Ramen is only good if you eat it out of the pot in which it was cooked  No pouring it into a different bowl.


----------



## CoastalOutfitters (Aug 20, 2004)

bacon lettuce tomato sandwich, but we used bacon bits


----------



## Brew (May 21, 2004)

Cardiac Roll-up


----------



## manintheboat (Jun 1, 2004)

all of my best college recipes are probably not kosher for this board


----------



## Tiny (Dec 19, 2006)

Grilled Cheese on IRON, ya know like the one you use to get wrinkles out of clothes..


----------



## Texan (Jan 8, 2005)

txred said:


> Hey joker, I thought I was the only one who ate mac and cheese w/tuna!!


Same here, I bump it up a notch with some Velveeta and a can of Cream of Mushroom soup. Good Stuff.

For a good and different style of BLT I like to have shredded lettuce, diced maters and avacado, a good bunch of crumbled bacon. Throw that in a bowl and add some Ranch dressing, not too much but enough to flavor it. Mix it around a bit and stuff it in a pita. I ain't kidding, this is some good stuff!


----------



## troy merrill (May 21, 2004)

Macaroni noodles, tomato sauce, ground meat, Italian seasoning and can of corn. Mix it all together and make it stretch all week.

Of course can of tomato soup and peanut butter sammich and fritos. 

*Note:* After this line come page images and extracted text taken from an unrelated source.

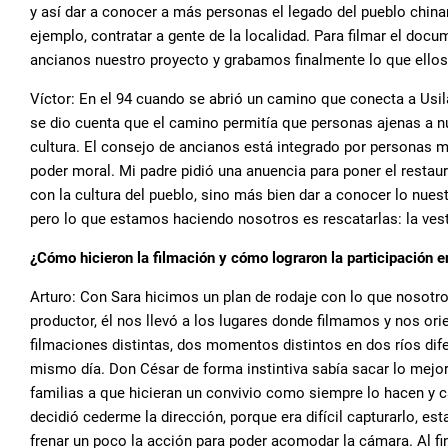
y así dar a conocer a más personas el legado del pueblo chinan
ejemplo, contratar a gente de la localidad. Para filmar el doc
ancianos nuestro proyecto y grabamos finalmente lo que ellos
Víctor: En el 94 cuando se abrió un camino que conecta a Usil
se dio cuenta que el camino permitía que personas ajenas a n
cultura. El consejo de ancianos está integrado por personas m
poder moral. Mi padre pidió una anuencia para poner el restaur
con la cultura del pueblo, sino más bien dar a conocer lo nues
pero lo que estamos haciendo nosotros es rescatarlas: la vest
¿Cómo hicieron la filmación y cómo lograron la participación 
Arturo: Con Sara hicimos un plan de rodaje con lo que nosotr
productor, él nos llevó a los lugares donde filmamos y nos or
filmaciones distintas, dos momentos distintos en dos ríos dif
mismo día. Don César de forma instintiva sabía sacar lo mejor 
familias a que hicieran un convivio como siempre lo hacen y 
decidió cederme la dirección, porque era difícil capturarlo,
frenar un poco la acción para poder acomodar la cámara. Al fin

I don't miss college at all.


----------



## yim11 (Feb 5, 2007)

Left over soup:
Any left over meat (chicken, hamburger patties, pork chops, etc.) cut up, toss in any canned or frozen veges, about 25 Mickey D's catsup packs, about a 1/2 tablespoon of any seasonings available, cover with water and cook in a slow cooker or big pot on low till you get out of class. 

That and egg noodles w/ground beef got me through most of college.


----------